Make sure you read that link, because in it you’ll see that a corporate security consultant had this to say:
“Partially, he’s right,” Stewart said about Anderson. “The government dropped the ball big time” in not canceling Abdulmutallab’s visa after his father reported him to U.S. consulate officials in Nigeria, Stewart said.
But, he added, “It’s not just the government’s fault. The airlines are also responsible for security.”
In reality, yes, the airlines should be responsible for security (and I’ll get to that in a minute), but can you blame them for not doing more when the government has already thrown its greasy paws in the game? Really, what more can the airlines do given the current situation?
This is a prime example to go along with what I wrote about previously where I mentioned that government regulation is a self-fulfilling prophecy of harm. People, mostly through ignorance, think that if the government is involved, all will be good and safe. Sorry kids, that’s not how it works.

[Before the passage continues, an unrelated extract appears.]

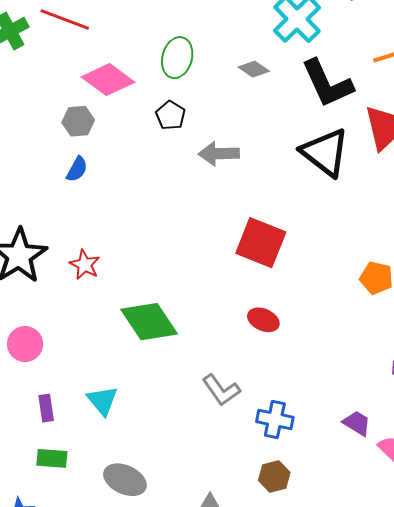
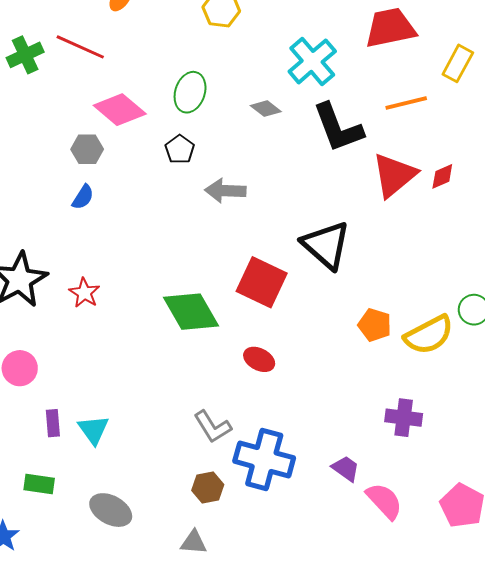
black triangle: (325, 152) -> (326, 245), moved
green diamond: (149, 322) -> (191, 312), moved
purple rectangle: (46, 408) -> (53, 423), moved
blue cross: (275, 419) -> (264, 460), size x1.6
brown hexagon: (274, 476) -> (208, 488), moved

If the government had their hands off the issue of airline security, and individual airlines were responsible, I guarantee things would be safer.
“How the hell are things going to be safer?!? Government can’t get it right, so how will the private sector?” is what all the statists will clamor. After all, government knows best. Right…
It’s pretty simple – market forces will make airlines do a better job. People will refuse to go to an airline if they are known to have horrid security. When the TSA or government in general botches things up because they have no clue what the hell they’re doing, it just makes the industry as a whole look bad because, as I mentioned, people as a whole seem to have this idea that if the government can’t do it right, no one can.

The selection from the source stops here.